Par la suite, le nombre de ces entreprises s’est multiplié, notamment Outre-Manche. « Dans les années 1990 et le début des années 2000, des mercenaires prenaient part aux combats », explique Walter Bruyère-Ostells, maître de conférence à Sciences-Po Aix (cité par RFI). « Aujourd’hui, on a surtout affaire à (des) ‘contractors’, des employés de SMP, qui s’occupent de formation, de logistique et de conseil pour des opérations statiques. Ils ne combattent pas. »

Parmi ces « gros » contractants privés, qui ont « pignon sur rue », on trouve des entreprises comme Aegis Defence Services, G4S , Control Risks. Certaines d’entre elles pèsent « plusieurs milliards de dollars », observe RFI. Aegis Defence Services aurait des bureaux en Libye, Somalie et Mozambique. De son côté, Control Risks, qui se définit aussi comme « une société de conseil mondial spécialisé dans le risque et qui aide les organisations à réussir dans un monde instable », s’intéresse beaucoup à l’Afrique. Son site propose un « index risque-rendement » pour le continent et consacre un chapitre au « paysage de l’enlèvement contre rançon, et de l’extortion » en Afrique du Sud.

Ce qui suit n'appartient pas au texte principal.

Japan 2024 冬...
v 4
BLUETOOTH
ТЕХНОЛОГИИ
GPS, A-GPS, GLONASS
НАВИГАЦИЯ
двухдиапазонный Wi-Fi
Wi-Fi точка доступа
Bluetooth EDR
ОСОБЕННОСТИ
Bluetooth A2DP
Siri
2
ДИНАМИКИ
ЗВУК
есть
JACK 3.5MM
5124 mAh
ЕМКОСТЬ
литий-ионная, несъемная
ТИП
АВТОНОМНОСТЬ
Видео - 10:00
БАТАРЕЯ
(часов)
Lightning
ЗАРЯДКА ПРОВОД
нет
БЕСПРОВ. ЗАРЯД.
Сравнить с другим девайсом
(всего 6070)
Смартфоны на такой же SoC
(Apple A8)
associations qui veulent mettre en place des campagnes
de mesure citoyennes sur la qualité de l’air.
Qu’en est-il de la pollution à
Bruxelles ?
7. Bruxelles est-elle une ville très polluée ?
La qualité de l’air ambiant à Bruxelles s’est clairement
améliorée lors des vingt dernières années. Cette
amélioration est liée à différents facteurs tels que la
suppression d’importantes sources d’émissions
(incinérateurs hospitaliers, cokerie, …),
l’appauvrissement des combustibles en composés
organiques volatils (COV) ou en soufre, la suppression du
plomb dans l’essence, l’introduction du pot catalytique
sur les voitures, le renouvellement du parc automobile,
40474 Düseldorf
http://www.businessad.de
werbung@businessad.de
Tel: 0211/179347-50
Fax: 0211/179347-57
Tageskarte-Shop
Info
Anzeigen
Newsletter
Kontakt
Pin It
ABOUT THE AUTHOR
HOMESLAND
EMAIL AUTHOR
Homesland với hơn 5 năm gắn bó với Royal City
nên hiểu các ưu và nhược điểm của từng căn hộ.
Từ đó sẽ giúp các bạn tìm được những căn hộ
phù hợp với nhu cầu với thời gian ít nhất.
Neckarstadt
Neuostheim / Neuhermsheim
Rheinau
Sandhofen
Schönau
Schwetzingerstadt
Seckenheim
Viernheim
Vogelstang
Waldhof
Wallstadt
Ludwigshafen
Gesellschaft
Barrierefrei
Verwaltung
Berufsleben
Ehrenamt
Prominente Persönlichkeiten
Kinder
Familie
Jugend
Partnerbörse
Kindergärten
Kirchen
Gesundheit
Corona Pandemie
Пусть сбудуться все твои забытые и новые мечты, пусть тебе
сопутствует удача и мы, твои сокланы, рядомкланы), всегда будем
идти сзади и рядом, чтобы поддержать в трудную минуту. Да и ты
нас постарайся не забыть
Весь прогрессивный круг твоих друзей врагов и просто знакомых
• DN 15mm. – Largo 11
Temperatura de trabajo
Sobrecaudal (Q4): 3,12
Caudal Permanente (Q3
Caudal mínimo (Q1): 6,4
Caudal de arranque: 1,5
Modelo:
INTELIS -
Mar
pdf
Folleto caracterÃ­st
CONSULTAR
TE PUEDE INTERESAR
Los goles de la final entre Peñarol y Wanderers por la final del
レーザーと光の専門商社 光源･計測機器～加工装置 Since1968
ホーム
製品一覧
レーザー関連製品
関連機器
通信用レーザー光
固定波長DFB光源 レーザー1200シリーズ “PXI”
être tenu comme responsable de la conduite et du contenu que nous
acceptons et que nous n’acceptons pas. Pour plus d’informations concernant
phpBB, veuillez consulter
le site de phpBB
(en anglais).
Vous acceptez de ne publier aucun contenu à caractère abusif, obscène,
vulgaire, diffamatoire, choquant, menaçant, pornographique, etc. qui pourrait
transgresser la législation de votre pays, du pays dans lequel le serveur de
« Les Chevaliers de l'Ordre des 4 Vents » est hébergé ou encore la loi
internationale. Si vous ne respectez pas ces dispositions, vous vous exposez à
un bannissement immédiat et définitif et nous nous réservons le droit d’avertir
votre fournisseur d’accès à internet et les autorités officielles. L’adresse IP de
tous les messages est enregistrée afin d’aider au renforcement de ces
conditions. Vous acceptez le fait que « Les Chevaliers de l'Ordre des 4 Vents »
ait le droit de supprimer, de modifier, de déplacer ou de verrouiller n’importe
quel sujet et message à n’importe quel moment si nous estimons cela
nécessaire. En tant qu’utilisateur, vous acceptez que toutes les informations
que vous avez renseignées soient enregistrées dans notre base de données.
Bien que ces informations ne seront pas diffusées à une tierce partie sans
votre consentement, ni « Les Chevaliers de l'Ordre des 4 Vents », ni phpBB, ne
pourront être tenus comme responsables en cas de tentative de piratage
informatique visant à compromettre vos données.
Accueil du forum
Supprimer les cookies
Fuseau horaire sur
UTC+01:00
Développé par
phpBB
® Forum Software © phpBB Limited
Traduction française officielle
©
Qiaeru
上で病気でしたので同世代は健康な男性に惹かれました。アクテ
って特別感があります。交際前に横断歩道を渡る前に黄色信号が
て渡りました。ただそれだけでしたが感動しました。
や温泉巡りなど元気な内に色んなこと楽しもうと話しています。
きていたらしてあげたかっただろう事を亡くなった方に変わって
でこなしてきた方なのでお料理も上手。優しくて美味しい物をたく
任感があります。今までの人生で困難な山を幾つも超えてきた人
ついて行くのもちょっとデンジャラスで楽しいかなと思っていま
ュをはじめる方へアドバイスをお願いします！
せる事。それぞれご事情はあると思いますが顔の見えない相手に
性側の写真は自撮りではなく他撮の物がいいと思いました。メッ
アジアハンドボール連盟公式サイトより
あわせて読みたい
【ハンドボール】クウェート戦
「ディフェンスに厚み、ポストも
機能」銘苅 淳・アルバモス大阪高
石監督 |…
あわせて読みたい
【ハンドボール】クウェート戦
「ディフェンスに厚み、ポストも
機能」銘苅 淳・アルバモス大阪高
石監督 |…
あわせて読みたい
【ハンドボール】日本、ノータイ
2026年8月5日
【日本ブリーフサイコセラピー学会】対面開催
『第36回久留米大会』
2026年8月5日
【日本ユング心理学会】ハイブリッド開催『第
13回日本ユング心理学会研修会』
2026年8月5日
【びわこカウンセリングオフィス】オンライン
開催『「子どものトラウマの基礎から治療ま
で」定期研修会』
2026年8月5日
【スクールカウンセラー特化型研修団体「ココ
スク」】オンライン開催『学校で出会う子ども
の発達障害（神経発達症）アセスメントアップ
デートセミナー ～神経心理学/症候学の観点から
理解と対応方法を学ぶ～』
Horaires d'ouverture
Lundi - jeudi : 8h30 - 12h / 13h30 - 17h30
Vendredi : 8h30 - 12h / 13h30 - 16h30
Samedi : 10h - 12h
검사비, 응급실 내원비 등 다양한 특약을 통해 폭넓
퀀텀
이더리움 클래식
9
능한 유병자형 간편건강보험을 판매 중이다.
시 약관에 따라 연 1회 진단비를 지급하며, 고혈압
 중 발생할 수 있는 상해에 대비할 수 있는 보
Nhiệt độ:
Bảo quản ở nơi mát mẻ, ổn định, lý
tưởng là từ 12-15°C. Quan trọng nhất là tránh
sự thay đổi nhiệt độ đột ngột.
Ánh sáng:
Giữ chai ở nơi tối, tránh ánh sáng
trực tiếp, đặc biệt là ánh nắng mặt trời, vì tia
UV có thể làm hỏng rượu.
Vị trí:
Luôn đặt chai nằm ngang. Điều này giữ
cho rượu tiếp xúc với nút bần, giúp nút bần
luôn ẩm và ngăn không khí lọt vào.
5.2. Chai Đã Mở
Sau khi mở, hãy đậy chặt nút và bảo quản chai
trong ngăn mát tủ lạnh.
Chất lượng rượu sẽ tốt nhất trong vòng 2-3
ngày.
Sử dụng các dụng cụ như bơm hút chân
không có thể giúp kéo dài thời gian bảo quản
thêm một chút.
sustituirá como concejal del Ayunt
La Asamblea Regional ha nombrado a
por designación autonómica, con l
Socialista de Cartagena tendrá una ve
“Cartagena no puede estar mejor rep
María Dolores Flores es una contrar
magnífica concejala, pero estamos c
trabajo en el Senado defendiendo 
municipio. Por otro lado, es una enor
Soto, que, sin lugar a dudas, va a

Aujourd’hui, on distingue deux types de structures sur ce créneau, observe le chercheur Walter Bruyère-Ostells. D’un côté, les « contractors » des « grandes entreprises occidentales qui font un effort éthique et déontologique ». De l’autre, les mercenaires des « petites sociétés, notamment sud-africaines, où des gens s’affranchissent parfois de certaines règles, avec des pratiques de barbouzes à l’ancienne »…

Des Ukrainiens au Sahel

La société ukrainienne Omega Consulting Group, qui se définit elle-même comme une « entreprise ukrainienne de Services de Sécurité et Défense (ESSD) spécialisée dans le management des risques liés à la sûreté », serait particulièrement active dans la région. Elle reconnaît être implantée à Bamako (Mali), Dakar (Sénégal), Nouakchott (Mauritanie), Conakry (Guinée), Ouagadougou (Burkina Faso), Niamey (Niger). En Afrique, elle est également présente à Rabat (Maroc), au Caire (Egypte), à Harare (Zimbabwe). Selon le site middleasteye, elle a, un temps, recruté « des ‘opérateurs’ francophones ayant une solide expérience du combat ».

D’autres acteurs ukrainiens travaillent dans la région, apparemment plus dans l’humanitaire. « Au Mali, la compagnie Ukrainian Helicopters fournit des moyens d’évacuations médicalisés aéroportés à la Minusma depuis deux ans. On les retrouve aussi au Soudan, au Congo et en Côte d’Ivoire », affirme middleasteye.net. La firme explique également qu’elle mène des campagnes humanitaires pour le compte de l’ONU en Ethiopie, Somalie, Kenya, Ouganda et au Mozambique.

Côte d’Ivoire, entre Biélorusses et Libériens

En 2004, le bombardement de la force française Licorne sur la base de Bouaké (centre) avait « été effectué par un avion de l’armée ivoirienne, un Sukhoï-25 (de fabrication russe), piloté par un mercenaire biélorusse flanqué d’un copilote ivoirien », raconte Libération. De son côté, Le Monde évoque deux Sukhoï. Dix personnes (neuf Français, un Américain) avaient été tuées. A en croire Libération, l’affaire est assez étrange. « La France a eu à sa disposition les pilotes et techniciens slaves (biélorusses, russes et ukrainiens) chargés des Sukhoï, fournis clés en main à Gbagbo (le président ivoirien, NDLR) par une entreprise biélorusse, via un intermédiaire français : Robert Montoya – un ancien gendarme de l’Elysée sous Mitterrand. Capturés sur l’aéroport d’Abidjan, une quinzaine d’entre eux ont été détenus durant quatre jours et ‘débriefés’ par les services français. Mais leur interrogatoire est toujours classé ‘secret défense' », rapportait le journal français en 2014. »(1)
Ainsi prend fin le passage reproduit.